__Transcribed page contents__
────────

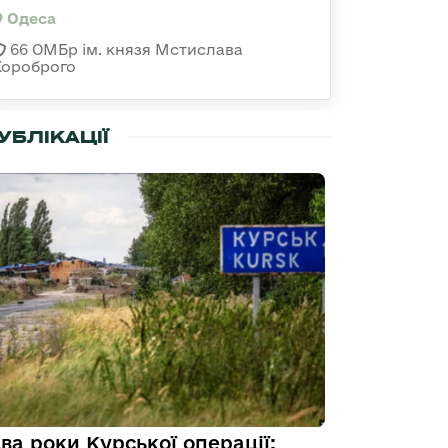
Одеса
66 ОМБр ім. князя Мстислава
Хороброго
УБЛІКАЦІЇ
ва роки Курської операції:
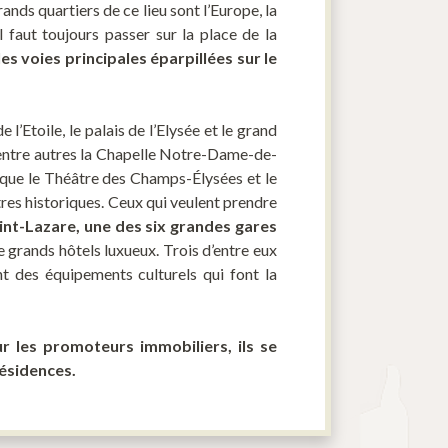
rands quartiers de ce lieu sont l’Europe, la
faut toujours passer sur la place de la
les voies principales éparpillées sur le
 l’Etoile, le palais de l’Elysée et le grand
, entre autres la Chapelle Notre-Dame-de-
si que le Théâtre des Champs-Élysées et le
res historiques. Ceux qui veulent prendre
int-Lazare, une des six grandes gares
e grands hôtels luxueux. Trois d’entre eux
nt des équipements culturels qui font la
ur les promoteurs immobiliers, ils se
résidences.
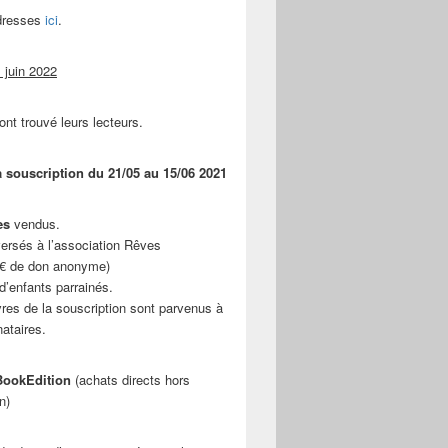
adresses
ici
.
 juin 2022
ont trouvé leurs lecteurs.
a souscription du 21/05 au 15/06 2021
es
vendus.
ersés à l’association Rêves
 € de don anonyme)
d’enfants parrainés.
vres de la souscription sont parvenus à
nataires.
ookEdition
(achats directs hors
n)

────────

__Prompt__
Among the lines above, which ones hold the string "entre"? Show them.

__Written response__
, entre autres la Chapelle Notre-Dame-de-
e grands hôtels luxueux. Trois d’entre eux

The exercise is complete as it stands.